The thymus gland is located behind the breastbone and is responsible for the maturation of T-cells to fight infections. The four parathyroid glands are located adjacent to the thyroid gland in the neck and regulate calcium in the blood through the production of parathyroid hormone.
What are the features of DiGeorge syndrome?
The following are the most common features of DiGeorge syndrome. However, not every child will have every feature of the syndrome and the severity of the features will vary between children.
Features may include:
- Palatal abnormalities (such as cleft lip and/or palate)
- Feeding difficulties
- Conotruncal heart defects (e.g., tetralogy of Fallot, interrupted aortic arch, ventricular septal defects, vascular rings)
- Hearing loss or abnormal ear exams
- Genitourinary anomalies (absent or malformed kidney)
- Hypocalcemia (low blood calcium levels)

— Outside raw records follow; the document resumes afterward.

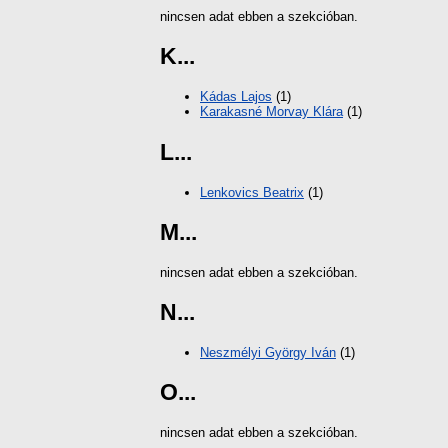
nincsen adat ebben a szekcióban.
K...
Kádas Lajos
(1)
Karakasné Morvay Klára
(1)
L...
Lenkovics Beatrix
(1)
M...
nincsen adat ebben a szekcióban.
N...
Neszmélyi György Iván
(1)
O...
nincsen adat ebben a szekcióban.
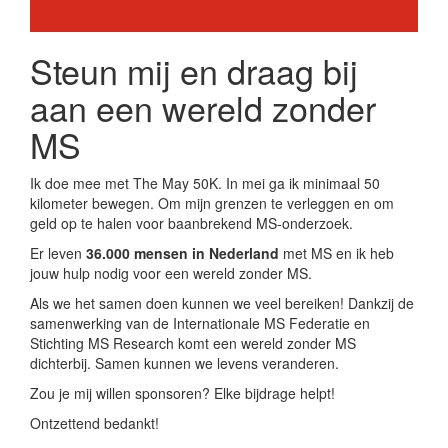
Steun mij en draag bij
aan een wereld zonder
MS
Ik doe mee met The May 50K. In mei ga ik minimaal 50
kilometer bewegen. Om mijn grenzen te verleggen en om
geld op te halen voor baanbrekend MS-onderzoek.
Er leven
36.000 mensen in Nederland
met MS en ik heb
jouw hulp nodig voor een wereld zonder MS.
Als we het samen doen kunnen we veel bereiken! Dankzij de
samenwerking van de Internationale MS Federatie en
Stichting MS Research komt een wereld zonder MS
dichterbij. Samen kunnen we levens veranderen.
Zou je mij willen sponsoren? Elke bijdrage helpt!
Ontzettend bedankt!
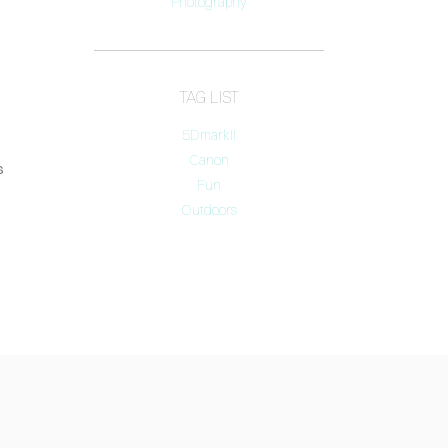
Photography
TAG LIST
5DmarkII
Canon
s
Fun
Outdoors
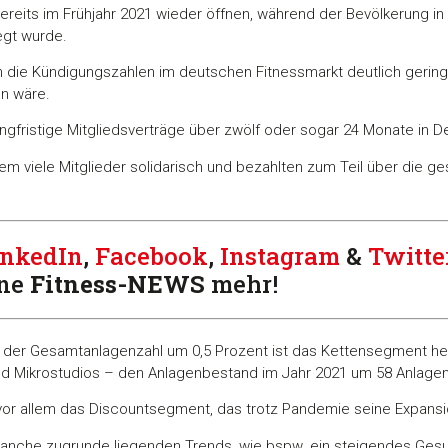
bereits im Frühjahr 2021 wieder öffnen, während der Bevölkerung i
egt wurde.
n die Kündigungszahlen im deutschen Fitnessmarkt deutlich geringe
n wäre.
ngfristige Mitgliedsverträge über zwölf oder sogar 24 Monate in De
udem viele Mitglieder solidarisch und bezahlten zum Teil über die
inkedIn
,
Facebook
,
Instagram
&
Twitte
ine
Fitness-
NEWS
mehr!
der Gesamtanlagenzahl um 0,5 Prozent ist das Kettensegment herv
 und Mikrostudios – den Anlagenbestand im Jahr 2021 um 58 Anlagen
or allem das Discountsegment, das trotz Pandemie seine Expansion
Branche zugrunde liegenden Trends, wie bspw. ein steigendes Ges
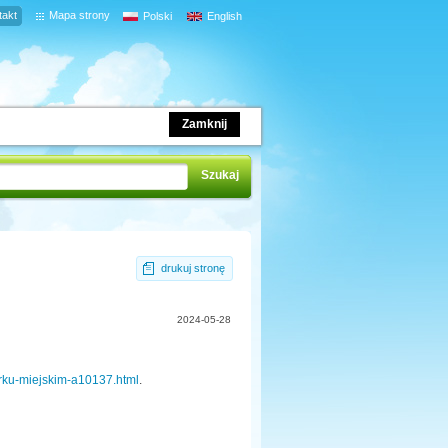
takt
Mapa strony
Polski
English
Zamknij
drukuj stronę
2024-05-28
arku-miejskim-a10137.html
.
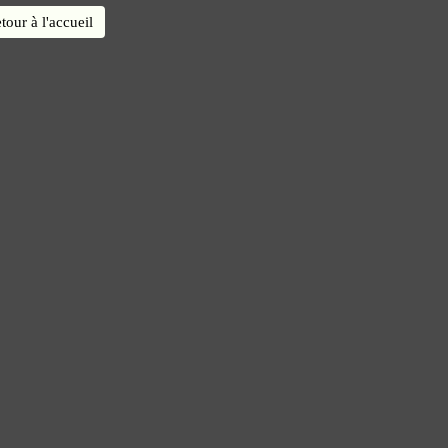
tour à l'accueil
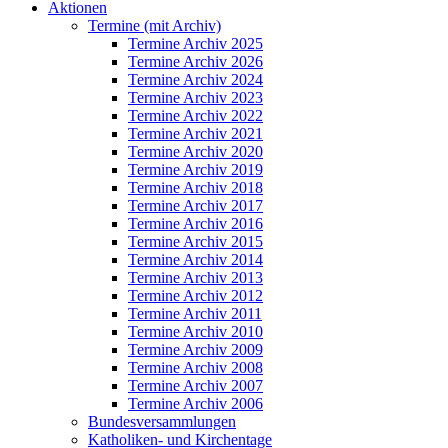
Aktionen
Termine (mit Archiv)
Termine Archiv 2025
Termine Archiv 2026
Termine Archiv 2024
Termine Archiv 2023
Termine Archiv 2022
Termine Archiv 2021
Termine Archiv 2020
Termine Archiv 2019
Termine Archiv 2018
Termine Archiv 2017
Termine Archiv 2016
Termine Archiv 2015
Termine Archiv 2014
Termine Archiv 2013
Termine Archiv 2012
Termine Archiv 2011
Termine Archiv 2010
Termine Archiv 2009
Termine Archiv 2008
Termine Archiv 2007
Termine Archiv 2006
Bundesversammlungen
Katholiken- und Kirchentage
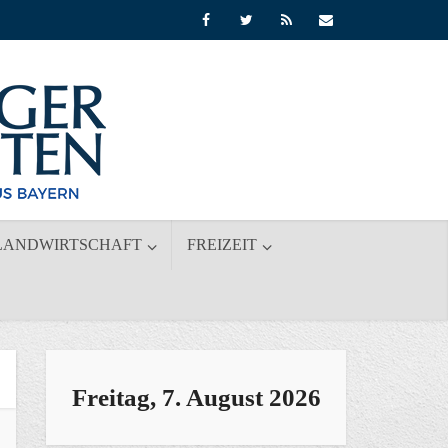
LANDWIRTSCHAFT
FREIZEIT
Freitag, 7. August 2026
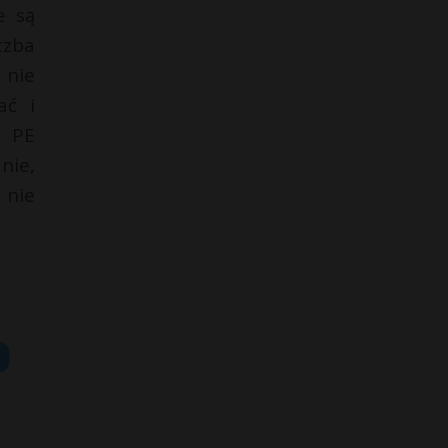
e są
czba
 nie
ać i
i PE
nie,
 nie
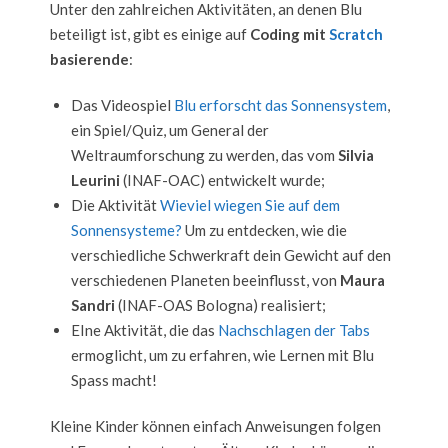
Unter den zahlreichen Aktivitäten, an denen Blu
beteiligt ist, gibt es einige auf
Coding mit
Scratch
basierende
:
Das Videospiel
Blu erforscht das Sonnensystem
,
ein Spiel/Quiz, um General der
Weltraumforschung zu werden, das vom
Silvia
Leurini
(INAF-OAC) entwickelt wurde;
Die Aktivität
Wieviel wiegen Sie auf dem
Sonnensysteme?
Um zu entdecken, wie die
verschiedliche Schwerkraft dein Gewicht auf den
verschiedenen Planeten beeinflusst, von
Maura
Sandri
(INAF-OAS Bologna) realisiert;
EIne Aktivität, die das
Nachschlagen der Tabs
e
rmoglicht, um zu erfahren, wie Lernen mit Blu
Spass macht!
Kleine Kinder können einfach Anweisungen folgen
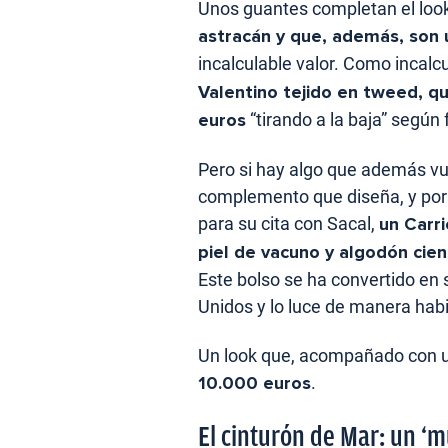
Unos guantes completan el look
astracán y que, además, son
incalculable valor. Como incalc
Valentino tejido en tweed, qu
euros
“tirando a la baja” según
Pero si hay algo que además vue
complemento que diseña, y por
para su cita con Sacal,
un Carr
piel de vacuno y algodón cien
Este bolso se ha convertido en 
Unidos y lo luce de manera hab
Un look que, acompañado con un
10.000 euros
.
El cinturón de Mar: un ‘mu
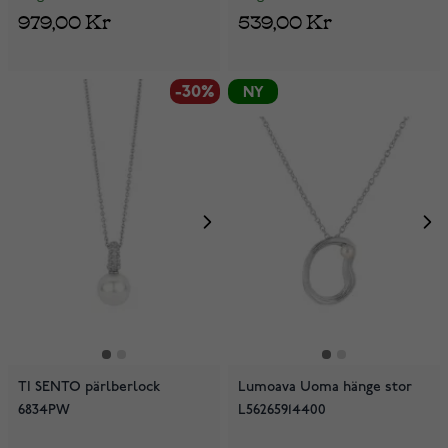
979,00 Kr
539,00 Kr
-30%
NY
TI SENTO pärlberlock
Lumoava Uoma hänge stor
6834PW
L56265914400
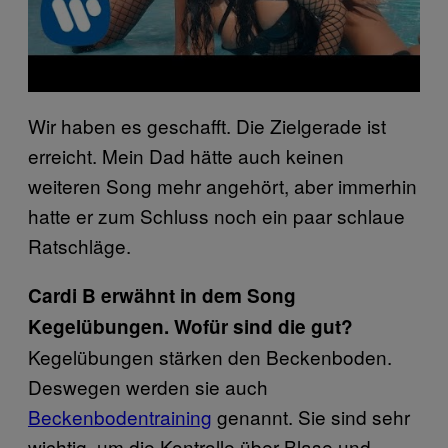
Wir haben es geschafft. Die Zielgerade ist
erreicht. Mein Dad hätte auch keinen
weiteren Song mehr angehört, aber immerhin
hatte er zum Schluss noch ein paar schlaue
Ratschläge.
Cardi B erwähnt in dem Song
Kegelübungen. Wofür sind die gut?
Kegelübungen stärken den Beckenboden.
Deswegen werden sie auch
Beckenbodentraining
genannt. Sie sind sehr
wichtig, um die Kontrolle über Blase und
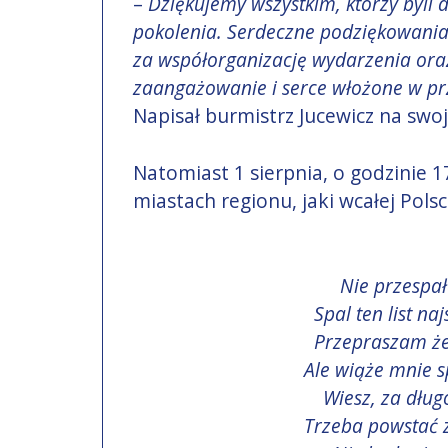
–
Dziękujemy wszystkim, którzy byli d
pokolenia. Serdeczne podziękowania 
za współorganizację wydarzenia ora
zaangażowanie i serce włożone w pr
Napisał burmistrz Jucewicz na swo
Natomiast 1 sierpnia, o godzinie 1
miastach regionu, jaki wcałej Pol
Nie przespa
Spal ten list na
Przepraszam że 
Ale wiąże mnie s
Wiesz, za dług
Trzeba powstać z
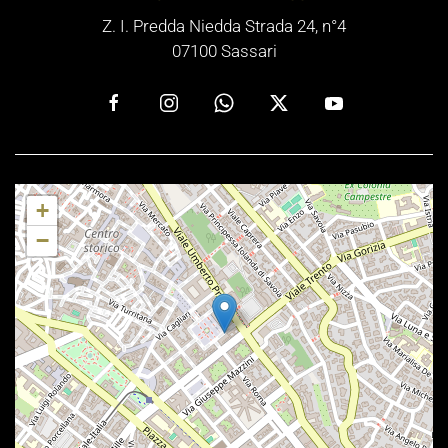
Z. I. Predda Niedda Strada 24, n°4
07100 Sassari
+
−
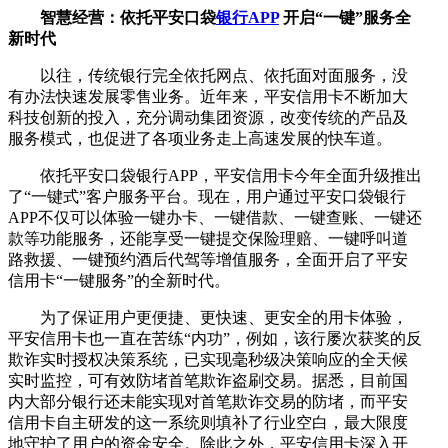
智慧经营：依托平安口袋
银行APP
开启“一键”服务全
新时代
以往，传统银行完全依托网点、依托面对面服务，没
有办法快速发展零售业务。近年来，平安信用卡不断加大
科技创新的投入，充分调动集团资源，改变传统的产品及
服务模式，也促进了各项业务走上高速发展的快车道。
依托平安口袋银行APP，平安信用卡今年全面升级推出
了“一键式”客户服务平台。现在，用户通过平安口袋银行
APP不仅可以体验一键办卡、一键借款、一键查账、一键还
款等功能服务，还能享受一键提交保险理赔、一键呼叫道
路救援、一键预约酒后代驾等增值服务，全面开启了平安
信用卡“一键服务”的全新时代。
为了保证用户更便捷、更快速、更安全的用卡体验，
平安信用卡也一直在苦练“内功”，例如，该行屡次获奖的反
欺诈实时授权决策系统，已实现毫秒级决策响应的全天候
实时监控，可有效防堵首笔欺诈盗刷交易。据悉，目前国
内大部分银行还未能实现对首笔欺诈交易的防堵，而平安
信用卡自主研发的这一系统则填补了行业空白，最大限度
地守护了用户的资金安全。除此之外，平安信用卡深入开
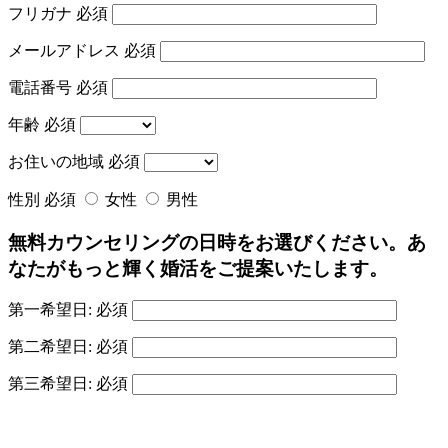
フリガナ
必須
メールアドレス
必須
電話番号
必須
年齢
必須
お住いの地域
必須
性別
必須
女性
男性
無料カウンセリングの日時をお選びください。あ
なたがもっと輝く婚活をご提案いたします。
第一希望日:
必須
第二希望日:
必須
第三希望日:
必須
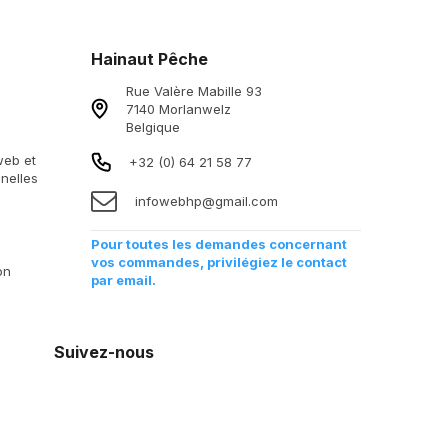
Hainaut Pêche
Rue Valère Mabille 93
7140 Morlanwelz
Belgique
 web et
+32 (0) 64 21 58 77
nelles
infowebhp@gmail.com
Pour toutes les demandes concernant
vos commandes, privilégiez le contact
on
par email.
Suivez-nous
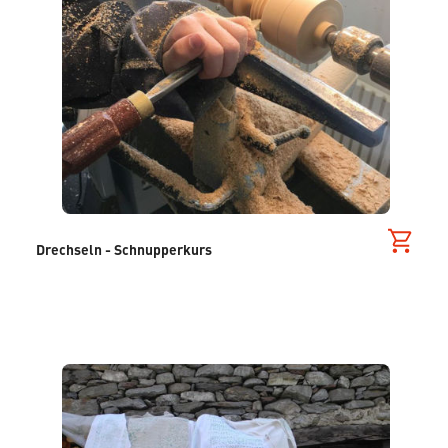
Drechseln - Schnupperkurs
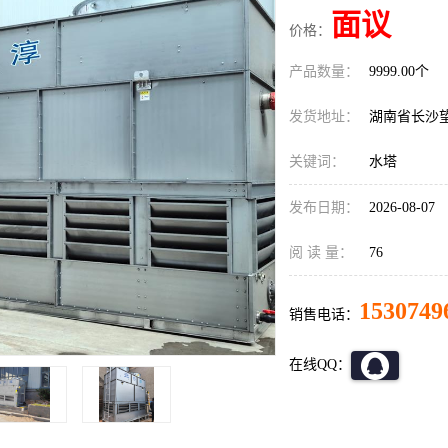
面议
价格：
产品数量：
9999.00个
发货地址：
湖南省长沙
关键词：
水塔
发布日期：
2026-08-07
阅 读 量：
76
1530749
销售电话：
在线QQ：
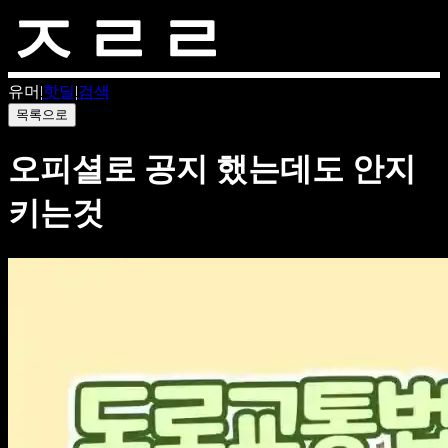
유머
|
핫딜
|
검색
목록으로
오피셜로 공지 했는데도 안지
키는것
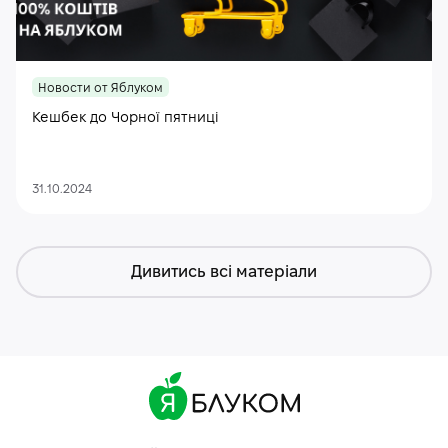
Новости от Яблуком
Кешбек до Чорної пятниці
31.10.2024
Дивитись всі матеріали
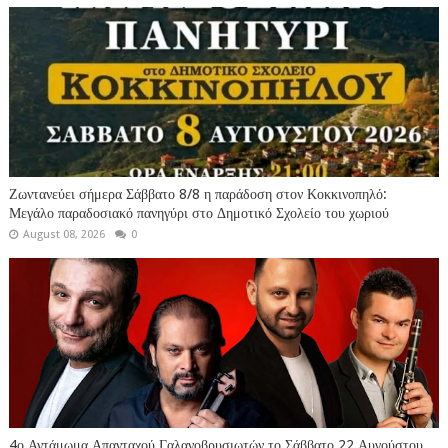
Ζωντανεύει σήμερα Σάββατο 8/8 η παράδοση στον Κοκκινοπηλό:
Μεγάλο παραδοσιακό πανηγύρι στο Δημοτικό Σχολείο του χωριού
August 08, 2026
0
4ο Αντάμωμα Απανταχού Γαλανοβρυσιωτών το Σάββατο 22 Αυγούστου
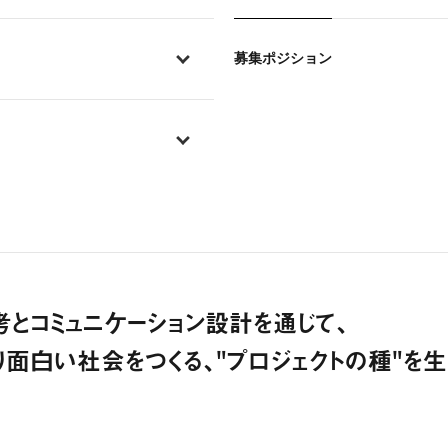
募集ポジション
とコミュニケーション設計を通じて、
り面白い社会をつくる、"プロジェクトの種"を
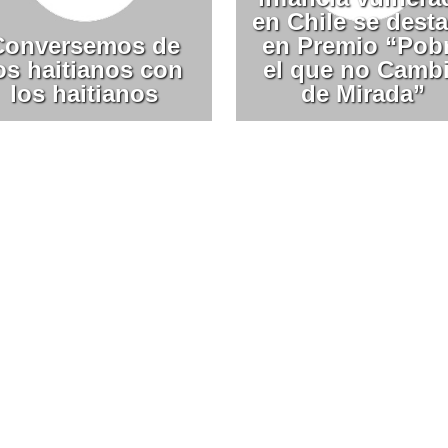
en Chile se dest
Conversemos de
en Premio “Pob
os haitianos con
el que no Camb
los haitianos
de Mirada”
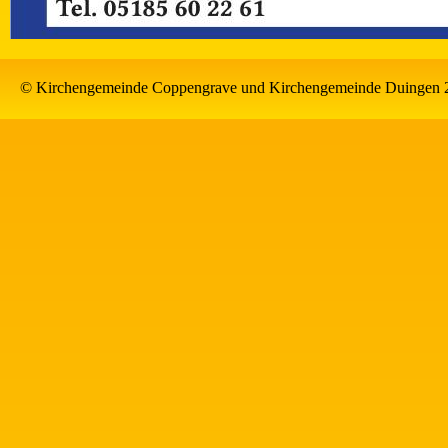
© Kirchengemeinde Coppengrave und Kirchengemeinde Duingen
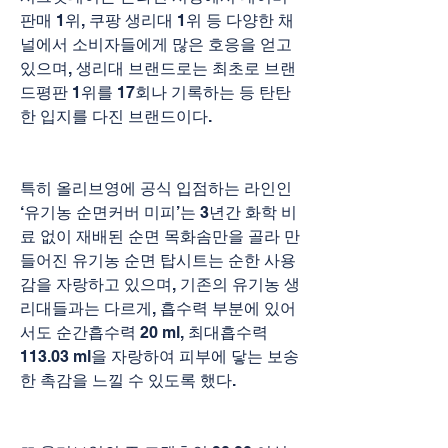
판매 1위, 쿠팡 생리대 1위 등 다양한 채
널에서 소비자들에게 많은 호응을 얻고 
있으며, 생리대 브랜드로는 최초로 브랜
드평판 1위를 17회나 기록하는 등 탄탄
한 입지를 다진 브랜드이다.
특히 올리브영에 공식 입점하는 라인인 
‘유기농 순면커버 미피’는 3년간 화학 비
료 없이 재배된 순면 목화솜만을 골라 만
들어진 유기농 순면 탑시트는 순한 사용
감을 자랑하고 있으며, 기존의 유기농 생
리대들과는 다르게, 흡수력 부분에 있어
서도 순간흡수력 20 ml, 최대흡수력 
113.03 ml을 자랑하여 피부에 닿는 보송
한 촉감을 느낄 수 있도록 했다.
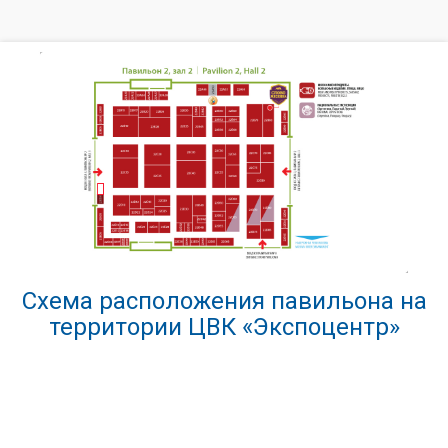
Схема расположения павильона на
территории ЦВК «Экспоцентр»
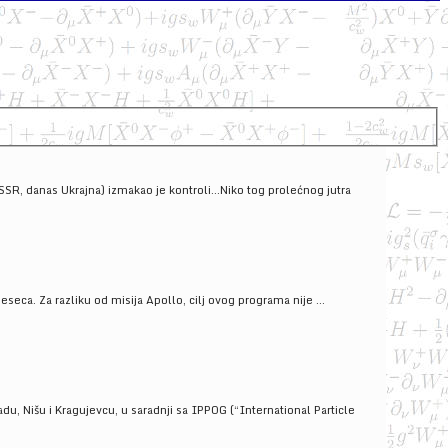
SSSR, danas Ukrajna) izmakao je kontroli...Niko tog prolećnog jutra
ca. Za razliku od misija Apollo, cilj ovog programa nije ...
u, Nišu i Kragujevcu, u saradnji sa IPPOG (“International Particle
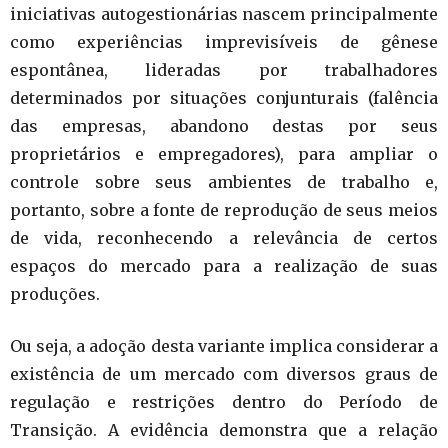
iniciativas autogestionárias nascem principalmente
como experiências imprevisíveis de gênese
espontânea, lideradas por trabalhadores
determinados por situações conjunturais (falência
das empresas, abandono destas por seus
proprietários e empregadores), para ampliar o
controle sobre seus ambientes de trabalho e,
portanto, sobre a fonte de reprodução de seus meios
de vida, reconhecendo a relevância de certos
espaços do mercado para a realização de suas
produções.
Ou seja, a adoção desta variante implica considerar a
existência de um mercado com diversos graus de
regulação e restrições dentro do Período de
Transição. A evidência demonstra que a relação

- Microcephaly (small head)
- Mental retardation (usually borderline to mild)
- IQs are generally in the 70 to 90 range
- Psychiatric disorders in adults (e.g., schizophrenia, bipolar disorder)
- Severe immunologic dysfunction (an immune system which does not work properly due to abnormal T-cells, causing frequent infections)
Facial features of children with DiGeorge syndrome may include the following:
- Small ears with squared upper ear
- Hooded eyelids
- Cleft lip and/or palate
- Asymmetric crying facies
- Small mouth, chin, and side areas of the nose tip
What Causes DiGeorge Syndrome?
DiGeorge syndrome is caused by a large deletion from chromosome 22. The deletion is a result of an an error in recombination at meiosis. Several genes from chromosome 22 are not present in DiGeorge syndrome patients.
Symptoms of DiGeorge Syndrome
The symptoms of DiGeorge syndrome vary greatly between individuals. Researches believe that the variation in the symptoms is related to the amount of genetic material lost in the chromosomal deletion. The more genetic material is lost, the greater the amount of symptoms.
Some common symptoms of DiGeorge syndrome are:
- Speech impairments
- Immune deficiency
- Learning disabilities
- Recurrent infections
- Underdeveloped thymus gland
- Lack of T-cells
- Congenital heart disease
- Heart murmur
- Heart failure
- Underdeveloped parathyroid glands
- Underdeveloped chin
- Downward slanting eyes
Treatment Options for DiGeorge Syndrome
The damaged chromosome cannot be repaired. Treatments are aimed to reduce symptoms and complications. Some common treatments are surgery for heart problems, and thymus cell transplants to restore the immune system.